2) I need to control what is passed on to args. while general mapreduce
parameters are mainly allowed to pass thru, in certain cases i need to control
number of reducers and other specific hadoop stuff such as split size increase.
This is much more conveniently done on Configuration object than on an unparsed
args[]. I already thought of this and we already discussed it somewhere on the
list. It seems we like the AbstractJob but in this case i think it would be
more of a headache to interface thru run(args[]) instead of run(Configuration).
{quote}I think it's a decent convention to not have Mappers and Reducers as
inner classes. {quote} Sorry, not to start a discussion on this or anything,
but just for my information, is this is project-wide consensus or it is your
opinion? I don't think i am with you on this, nor do i think i see consensus in
the project. I did not scan all the Mahout tree for this but just scanning one
package up, all the DRM jobs seem to be happily use inner classes. At least it
seems there wasn't such consensus until pretty recently. Hadoop literature that
i scanned seems to use inner classes too.

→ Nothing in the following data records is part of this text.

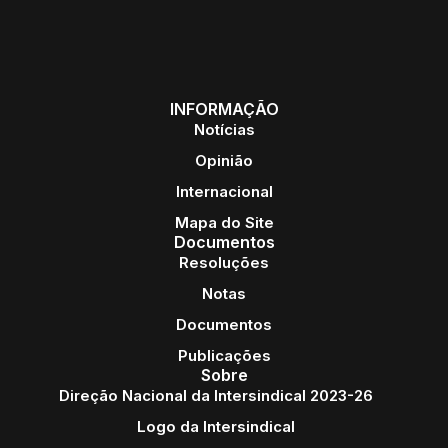
INFORMAÇÃO
Notícias
Opinião
Internacional
Mapa do Site
Documentos
Resoluções
Notas
Documentos
Publicações
Sobre
Direção Nacional da Intersindical 2023-26
Logo da Intersindical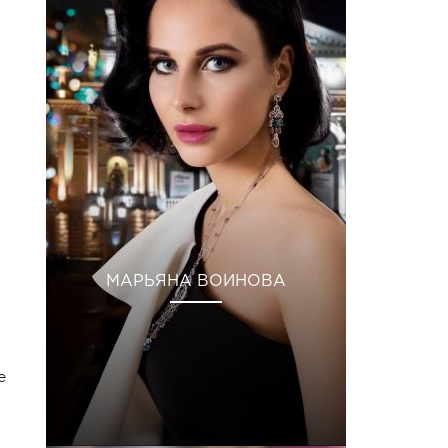
МАРЬЯНА ВОИНОВА
е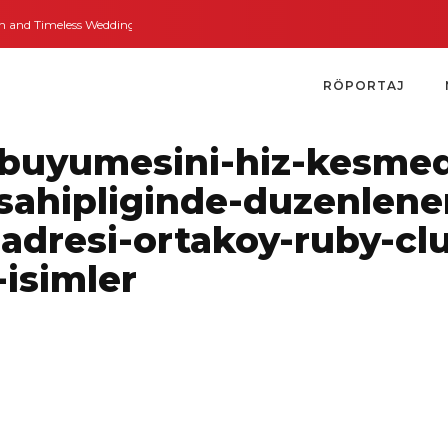
d Timeless Weddings
Bodrum’dan İngiltere’ye Kısa Bir Yolculuk
Bodrum’un
RÖPORTAJ
kbuyumesini-hiz-kesme
-sahipliginde-duzenlene
-adresi-ortakoy-ruby-cl
isimler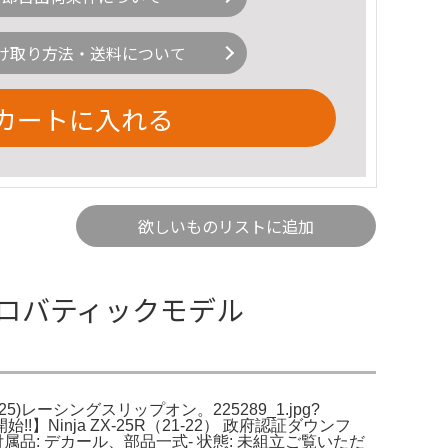
け取り方法・送料について
カートに入れる
欲しいものリストに追加
/C アエロバティックモデル
(23-25)レーシングスリップオン。225289_1.jpg?
】Ninja ZX-25R（21-22） 政府認証ダウンフ
ラス- 付属品: デカール、部品一式- 状態: 未組立ご覧いただ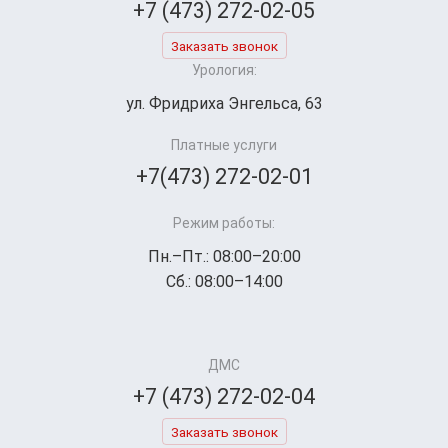
+7 (473) 272-02-05
Заказать звонок
Урология:
ул. Фридриха Энгельса, 63
Платные услуги
+7(473) 272-02-01
Режим работы:
Пн.–Пт.: 08:00–20:00
Сб.: 08:00–14:00
ДМС
+7 (473) 272-02-04
Заказать звонок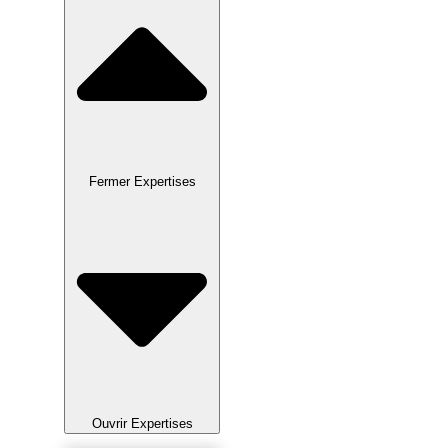
Fermer Expertises
Ouvrir Expertises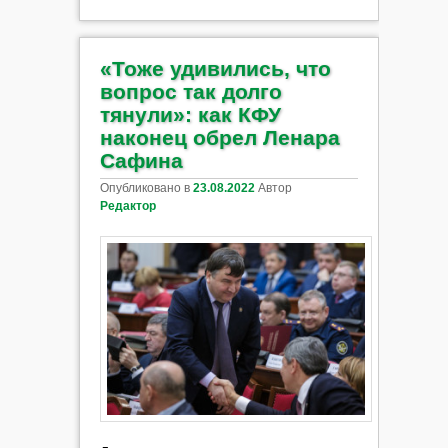
«Тоже удивились, что
вопрос так долго
тянули»: как КФУ
наконец обрел Ленара
Сафина
Опубликовано в
23.08.2022
Автор
Редактор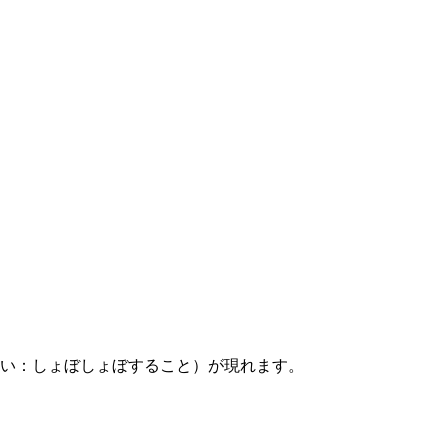
い：しょぼしょぼすること）が現れます。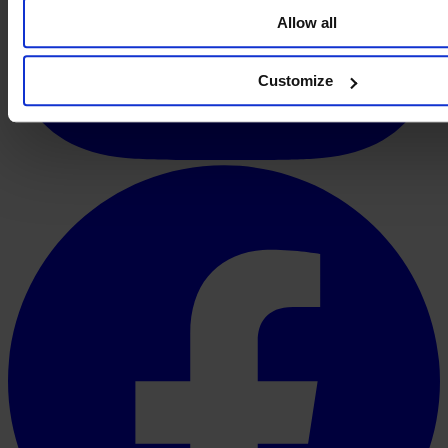
Allow all
Customize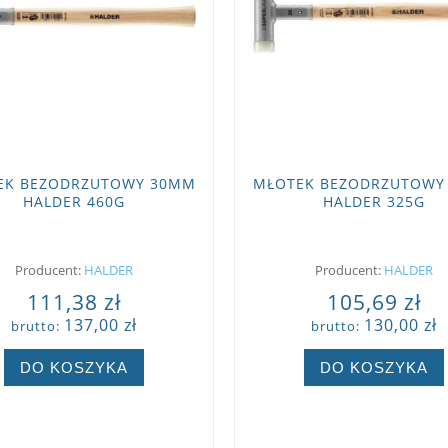
EK BEZODRZUTOWY 30MM
MŁOTEK BEZODRZUTOWY
HALDER 460G
HALDER 325G
Producent:
HALDER
Producent:
HALDER
111,38 zł
105,69 zł
137,00 zł
130,00 zł
brutto:
brutto:
DO KOSZYKA
DO KOSZYKA
ZOBACZ WIĘCEJ
ZOBACZ WIĘCEJ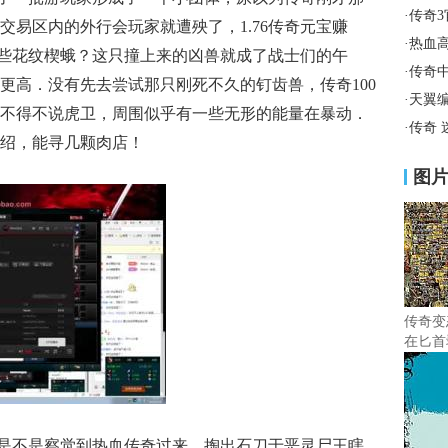
·
传奇
交易区内的外行会玩家就遭殃了，1.76传奇元宝赚
·
热血
战那些花纹楔蛾？这只撞上来的凶兽就成了战士们的午
·
传奇
更高．没有先去尝试那只刚死不久的钉齿兽，传奇100
·
天翼
不得不说虎卫，周围似乎有一些无形的能量在暴动．
·
传奇
绍，能寻几颗肉店！
图
传奇变
在匕首
是不是察觉到热血传奇过来，掏出石刀于恶灵尸王瞎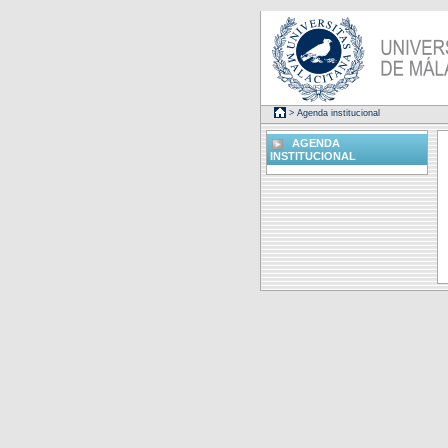
> Agenda institucional
AGENDA
INSTITUCIONAL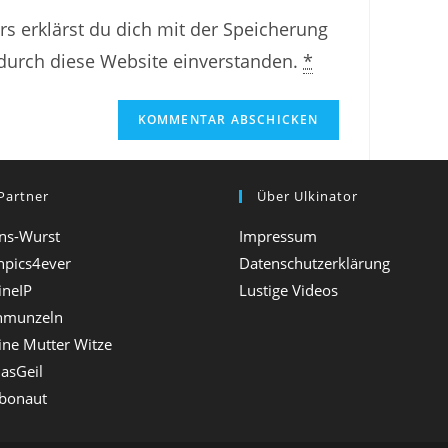
i
s erklärst du dich mit der Speicherung
n
durch diese Website einverstanden.
*
e
W
e
b
Partner
s
Über Ulkinator
i
ns-Wurst
Impressum
t
npics4ever
Datenschutzerklärung
ineIP
Lustige Videos
e
hmunzeln
-
ine Mutter Witze
U
DasGeil
R
bonaut
L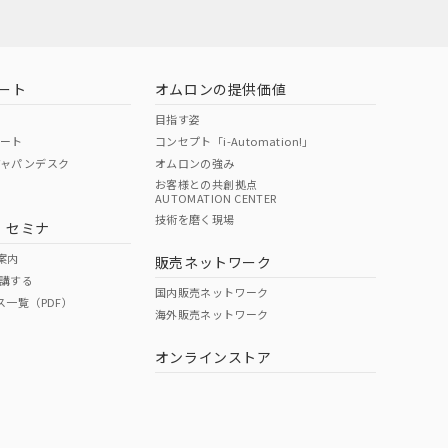
ート
オムロンの提供価値
目指す姿
ポート
コンセプト「i-Automation!」
ジャパンデスク
オムロンの強み
お客様との共創拠点
AUTOMATION CENTER
DIBP
BBP
DEHP
環境保護
技術を磨く現場
・セミナ
使用期限
案内
販売ネットワーク
講する
O
O
O
e
国内販売ネットワーク
ス一覧（PDF）
海外販売ネットワーク
オンラインストア
状況ページへ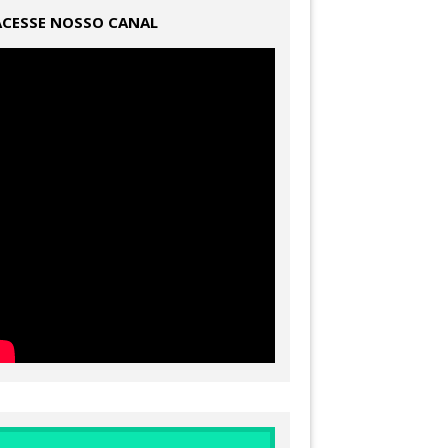
ACESSE NOSSO CANAL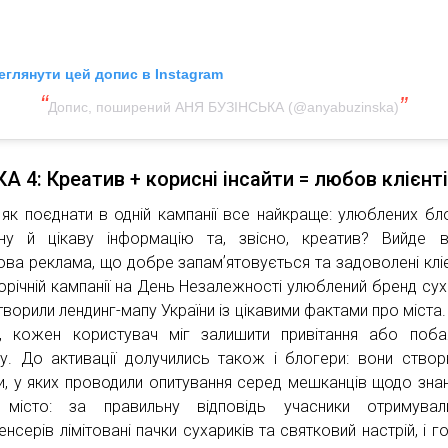
еглянути цей допис в Instagram
Допис, поширений АНЯ БУЗІНСЬКА (@anyabuzinska)
А 4: Креатив + корисні інсайти = любов клієнт
 як поєднати в одній кампанії все найкраще: улюблених бло
ну й цікаву інформацію та, звісно, креатив? Вийде в
ова реклама, що добре запамʼятовується та задоволені кліє
орічній кампанії на День Незалежності улюблений бренд сух
створили лендинг-мапу України із цікавими фактами про міста.
, кожен користувач міг залишити привітання або поб
ну. До активації долучились також і блогери: вони ство
и, у яких проводили опитування серед мешканців щодо зна
 місто: за правильну відповідь учасники отримувал
нсерів лімітовані пачки сухариків та святковий настрій, і г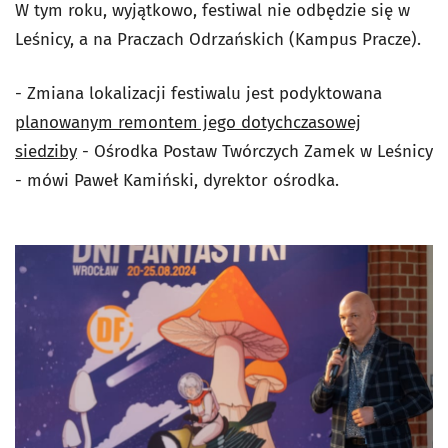
W tym roku, wyjątkowo, festiwal nie odbędzie się w
Leśnicy, a na Praczach Odrzańskich (Kampus Pracze).
- Zmiana lokalizacji festiwalu jest podyktowana
planowanym remontem jego dotychczasowej
siedziby
- Ośrodka Postaw Twórczych Zamek w Leśnicy
- mówi Paweł Kamiński, dyrektor ośrodka.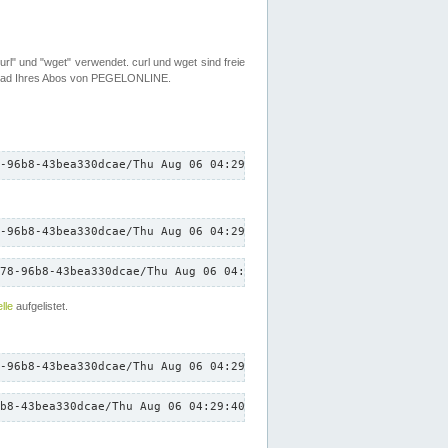
rl" und "wget" verwendet. curl und wget sind freie
load Ihres Abos von PEGELONLINE.
-96b8-43bea330dcae/Thu Aug 06 04:29:40 CEST 2026/down.txt"
-96b8-43bea330dcae/Thu Aug 06 04:29:40 CEST 2026/down.txt"
78-96b8-43bea330dcae/Thu Aug 06 04:29:40 CEST 2026/down.txt"
lle
aufgelistet.
-96b8-43bea330dcae/Thu Aug 06 04:29:40 CEST 2026/down.txt"
b8-43bea330dcae/Thu Aug 06 04:29:40 CEST 2026/down.txt"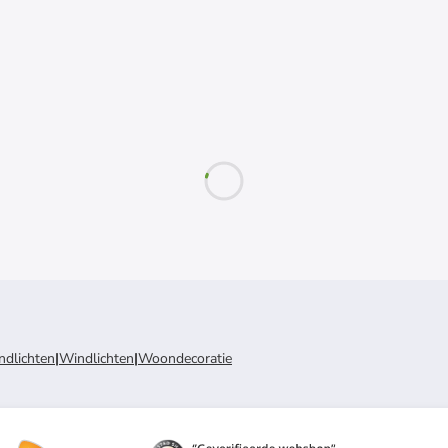
ndlichten
|
Windlichten
|
Woondecoratie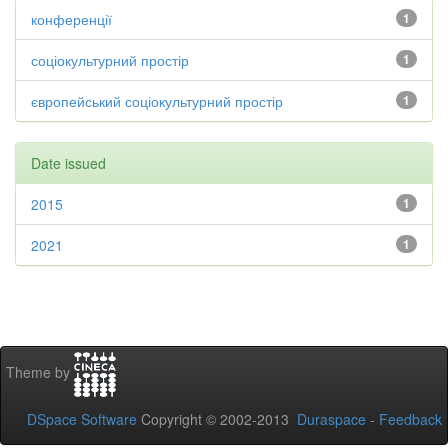
конференції
1
соціокультурний простір
1
європейський соціокультурний простір
1
Date issued
2015
1
2021
1
Theme by
DSpace Software
Copyright © 2002-2013
Duraspace
-
Feedback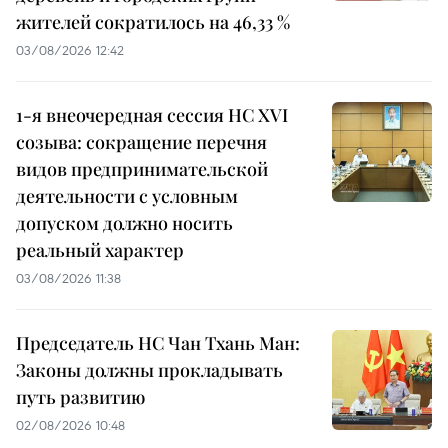
жителей сократилось на 46,33 %
03/08/2026 12:42
1-я внеочередная сессия НС XVI
созыва: сокращение перечня
видов предпринимательской
деятельности с условным
допуском должно носить
реальный характер
03/08/2026 11:38
Председатель НС Чан Тхань Ман:
Законы должны прокладывать
путь развитию
02/08/2026 10:48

If you really want to do this, do you also want partitioners and grouping
comparators be separate classes? Are you against inner class paradigm in
general? why just mappers?
If we do that it would multiply # of classes at least 3-fold while breaking
"job-as-minicomponent" paradigm. Inner classes are in a way natural concern
separation tool in a similar way the namespaces are in C++, but since java
doesn't really have grammar level concept of a namespace, hence inner static
classes are kind of its way to build 'minicomponents'. The only downside of
inner classes is in case if there's too much code to have in one file, so
there's nothing 'mini' about the component anymore, in which case one might
really consider packages to demarcate component boundaries. Which is not the
case here. (we are still in 'mini' realm I think).
In short, like Straustroup put it, object oriented code doesn't make code
shorter, nor more efficient. If anything, it makes it less efficient. Pretty
much the only reason to have it is to have same problem domain addressed in one
place because it presumably makes code more maintainable. If you really want to
to dump 5-odd mappers and about same number of reducers and drivers plus all
the helpers into a flat namespace, at least let's do it in packages then. But
then using packages would create a tree deeper that it needs to be.
(IMO).{quote}In general I think lots of inner classes that don't need to be
inner just makes things hard to find{quote} Eclipse type lookup works
regardless if class is inner or not. I don't use Idea a lot but I am pretty
sure they have it the same way.
If consensus is we'd rather have a package per job than an inner class (which
is what my preference in this case would be), i'll refactor each job into a
package with a bunch of classes sprouting underneath.
Makes sense?
{quote}Can you comment on how this replaces, extends, complements the 2+
existing SVD implementation we have already? (In the javadoc ideally){quote}
The main issue for all this is 376. there's *a lot* of discussion there --
probably more than it needs be.
In short, _compared to Lanczos SVD, i think opinions are that stochastic
approach can take on larger size problems and also compute them faster with
less memory requirements that Lanczos would -- but Lanczos would of course be
more precise. Some problems, in tens of billions of rows, may not require
precise solution (such as LSI), in which case Stochastic method might be
preferrable_. I am not sure about Hebbian though. I can put that summary above
in javadoc if that's the consensus, but as a matter of personal reputation, I
actually purposely avoided stating/speculating any comparisons as I did not
have a chance to run conclusive benchmarks on that kind of problem sizes over
Lanczos. So i wouldn't put that on my own accord only at the moment. (I know
that the speed of processing on this is comparable to or a little better than
to seq2sparse with the same size of problem and it works reasonably well for
us, but i don't have larger size experimental data).Like i suggested in 376,
let's do benchmarks to confirm.
The only thing that I am relatively sure about is that this SVD code adheres to
row key contract as I commented on MAHOUT-322 and last time i checked, Lanczos
did not, which is not a big deal, but renders Lanczos incompatible with direct
output of seq2sparse. That's about it I am more or less sure about.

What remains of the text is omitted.